4. Save money on saved time.

On average, business travelers spend about 20 minutes reading hotel reviews before they book a trip, according to a survey by TrustYou and the Tisch Center for Hospitality and Tourism at NYU. And that's not ideal: You don’t want employees wasting time trying to pick the perfect hotel, and you don’t want them spending hours on the phone with airlines trying to rebook a ticket.

Those are hours better spent closing deals and making contacts. Remember: Wasted hours = wasted dollars.
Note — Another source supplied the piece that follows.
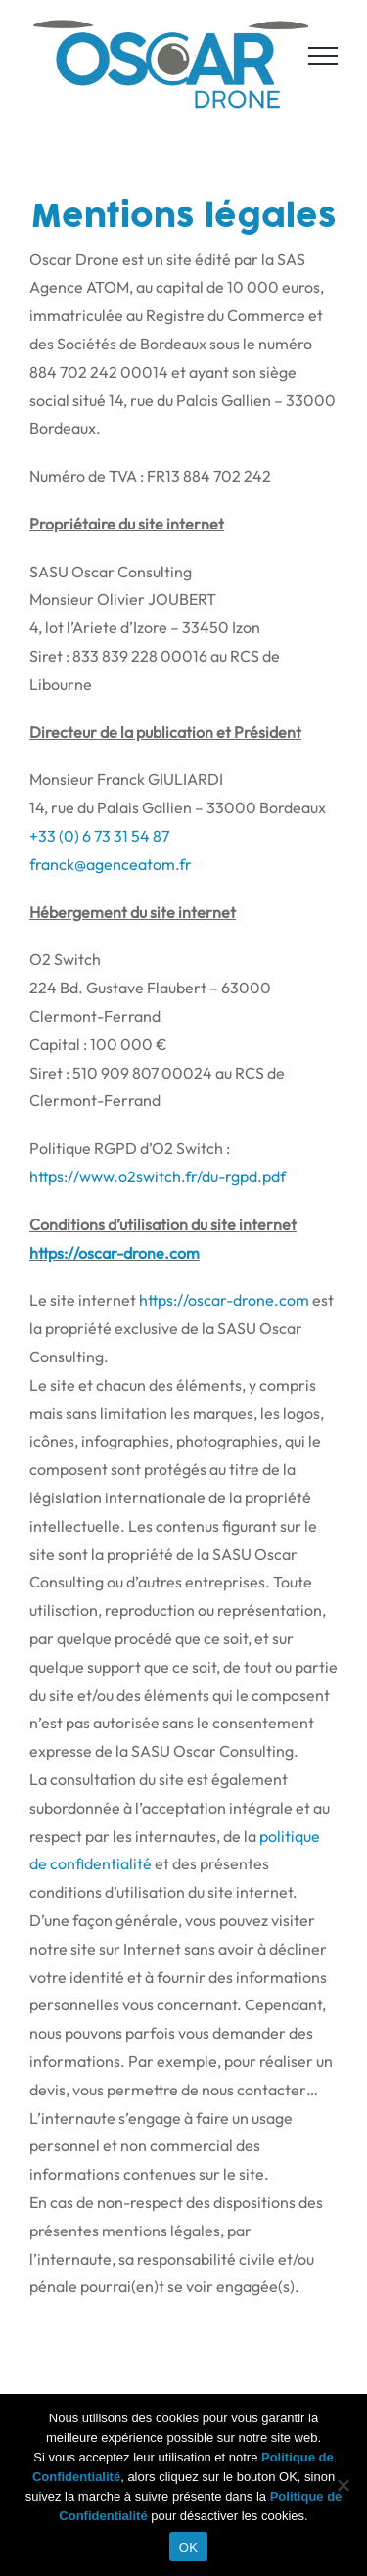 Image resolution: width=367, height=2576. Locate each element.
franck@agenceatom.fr (110, 864)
You’ll also want to make sure that all the internal processes surrounding an employee’s travel are as efficient as possible. To maximize productivity, establish easy-to-follow procedures that allow employees to plan for travel. Clearly define who needs to approve plans and what tools or sites employees are expected to use. Pick a few mobile apps to adopt companywide, to help in the planning process.

Once your planning expectations are laid out, turn your attention to the ancillary processes. Work with your accounting department to make sure expense reports are easy for all employees to fill out. While you’re at it, ask your accounting team whether it has all the data it needs to run efficient reports.

Companies are expected to spend lots of money on business travel expenses -- but your company doesn’t have to. Smart companies will account for many variables in their employees’ travel budgets, but smarter companies will know how to make travel work best for them. Utilize tools, tips and procedures that optimize business travel so that your company and employees have the most efficient and satisfying trips possible.